(Page images and extracted text)
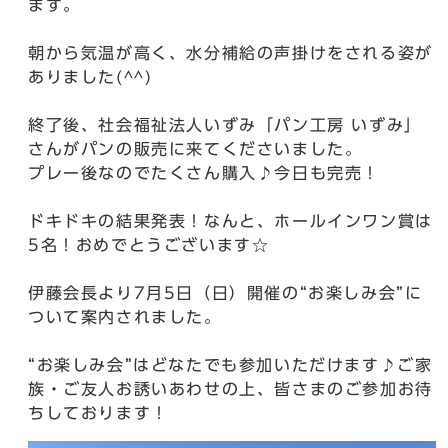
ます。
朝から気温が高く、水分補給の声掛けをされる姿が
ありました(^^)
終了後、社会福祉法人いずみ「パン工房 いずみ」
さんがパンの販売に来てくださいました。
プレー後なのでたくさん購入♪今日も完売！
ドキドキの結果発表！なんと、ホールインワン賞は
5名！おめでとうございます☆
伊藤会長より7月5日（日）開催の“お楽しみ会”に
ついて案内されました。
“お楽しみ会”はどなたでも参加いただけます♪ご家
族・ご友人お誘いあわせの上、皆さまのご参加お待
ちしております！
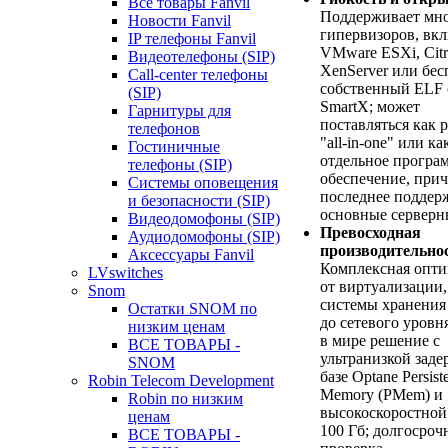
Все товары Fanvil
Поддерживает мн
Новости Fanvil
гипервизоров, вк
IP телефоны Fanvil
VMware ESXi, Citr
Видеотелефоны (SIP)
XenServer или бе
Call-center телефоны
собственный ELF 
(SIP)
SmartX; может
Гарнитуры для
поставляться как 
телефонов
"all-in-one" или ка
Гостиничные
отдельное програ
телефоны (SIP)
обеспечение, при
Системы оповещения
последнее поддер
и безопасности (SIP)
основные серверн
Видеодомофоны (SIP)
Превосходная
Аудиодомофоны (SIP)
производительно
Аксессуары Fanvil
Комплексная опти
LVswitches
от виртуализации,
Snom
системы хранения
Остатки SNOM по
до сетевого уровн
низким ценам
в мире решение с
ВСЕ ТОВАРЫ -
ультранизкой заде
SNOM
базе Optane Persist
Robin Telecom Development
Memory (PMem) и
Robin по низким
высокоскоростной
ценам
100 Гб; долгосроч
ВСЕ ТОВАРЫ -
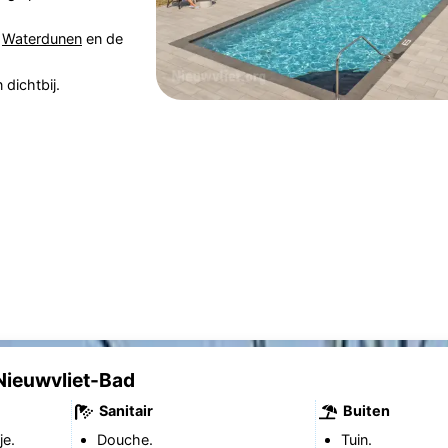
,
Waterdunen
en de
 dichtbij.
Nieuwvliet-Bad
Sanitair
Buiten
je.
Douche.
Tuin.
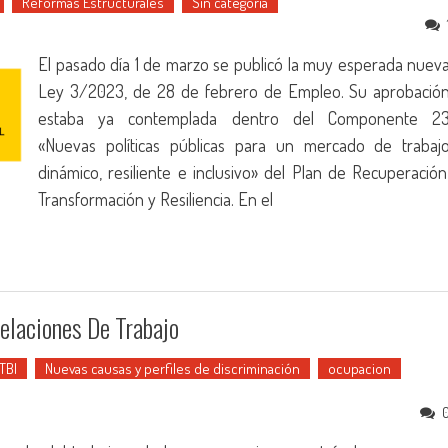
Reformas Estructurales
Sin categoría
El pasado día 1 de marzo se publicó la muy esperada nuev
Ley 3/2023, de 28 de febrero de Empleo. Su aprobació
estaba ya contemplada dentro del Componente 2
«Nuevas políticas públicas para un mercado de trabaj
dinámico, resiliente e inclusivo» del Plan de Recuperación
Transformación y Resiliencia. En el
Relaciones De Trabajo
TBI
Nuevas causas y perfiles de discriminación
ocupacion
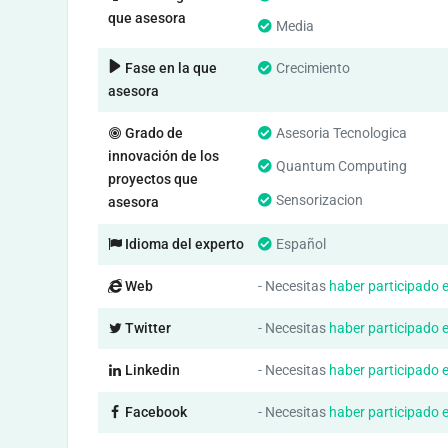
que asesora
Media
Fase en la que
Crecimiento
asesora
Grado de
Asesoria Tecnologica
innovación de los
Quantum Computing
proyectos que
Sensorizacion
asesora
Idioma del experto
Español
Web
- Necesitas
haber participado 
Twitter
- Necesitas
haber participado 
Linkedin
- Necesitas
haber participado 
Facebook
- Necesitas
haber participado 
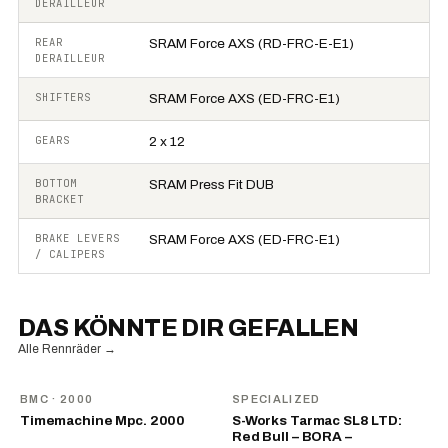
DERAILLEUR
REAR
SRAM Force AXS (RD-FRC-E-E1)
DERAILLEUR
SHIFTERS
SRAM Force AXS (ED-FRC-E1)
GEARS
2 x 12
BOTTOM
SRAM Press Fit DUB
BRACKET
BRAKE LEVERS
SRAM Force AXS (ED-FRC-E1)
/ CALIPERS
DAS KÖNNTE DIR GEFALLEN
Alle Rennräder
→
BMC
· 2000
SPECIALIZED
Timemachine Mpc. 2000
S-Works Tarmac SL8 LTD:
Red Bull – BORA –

WHAT YOU HAVE TO DO: Your copy should match the records above word for word, but without images.

SOLUTION TO THIS PROBLEM:
ます。
朝から気温が高く、水分補給の声掛けをされる姿が
ありました(^^)
終了後、社会福祉法人いずみ「パン工房 いずみ」
さんがパンの販売に来てくださいました。
プレー後なのでたくさん購入♪今日も完売！
ドキドキの結果発表！なんと、ホールインワン賞は
5名！おめでとうございます☆
伊藤会長より7月5日（日）開催の“お楽しみ会”に
ついて案内されました。
“お楽しみ会”はどなたでも参加いただけます♪ご家
族・ご友人お誘いあわせの上、皆さまのご参加お待
ちしております！
Все товары Fanvil
Поддерживает мн
Новости Fanvil
гипервизоров, вк
IP телефоны Fanvil
VMware ESXi, Citr
Видеотелефоны (SIP)
XenServer или бе
Call-center телефоны
собственный ELF 
(SIP)
SmartX; может
Гарнитуры для
поставляться как 
телефонов
"all-in-one" или ка
Гостиничные
отдельное програ
телефоны (SIP)
обеспечение, при
Системы оповещения
последнее поддер
и безопасности (SIP)
основные серверн
Видеодомофоны (SIP)
Превосходная
Аудиодомофоны (SIP)
производительно
Аксессуары Fanvil
Комплексная опти
LVswitches
от виртуализации,
Snom
системы хранения
Остатки SNOM по
до сетевого уровн
низким ценам
в мире решение с
ВСЕ ТОВАРЫ -
ультранизкой заде
SNOM
базе Optane Persist
Robin Telecom Development
Memory (PMem) и
Robin по низким
высокоскоростной
ценам
100 Гб; долгосроч
ВСЕ ТОВАРЫ -
,
Waterdunen
en de
 dichtbij.
Nieuwvliet-Bad
Sanitair
Buiten
je.
Douche.
Tuin.
Reformas Estructurales
Sin categoría
El pasado día 1 de marzo se publicó la muy esperada nuev
Ley 3/2023, de 28 de febrero de Empleo. Su aprobació
estaba ya contemplada dentro del Componente 2
«Nuevas políticas públicas para un mercado de trabaj
dinámico, resiliente e inclusivo» del Plan de Recuperación
Transformación y Resiliencia. En el
Relaciones De Trabajo
TBI
Nuevas causas y perfiles de discriminación
ocupacion
que asesora
Media
Fase en la que
Crecimiento
asesora
Grado de
Asesoria Tecnologica
innovación de los
Quantum Computing
proyectos que
Sensorizacion
asesora
Idioma del experto
Español
Web
- Necesitas
haber participado 
Twitter
- Necesitas
haber participado 
Linkedin
- Necesitas
haber participado 
Facebook
- Necesitas
haber participado 
DERAILLEUR
REAR
SRAM Force AXS (RD-FRC-E-E1)
DERAILLEUR
SHIFTERS
SRAM Force AXS (ED-FRC-E1)
GEARS
2 x 12
BOTTOM
SRAM Press Fit DUB
BRACKET
BRAKE LEVERS
SRAM Force AXS (ED-FRC-E1)
/ CALIPERS
DAS KÖNNTE DIR GEFALLEN
Alle Rennräder
→
BMC
· 2000
SPECIALIZED
Timemachine Mpc. 2000
S-Works Tarmac SL8 LTD:
Red Bull – BORA –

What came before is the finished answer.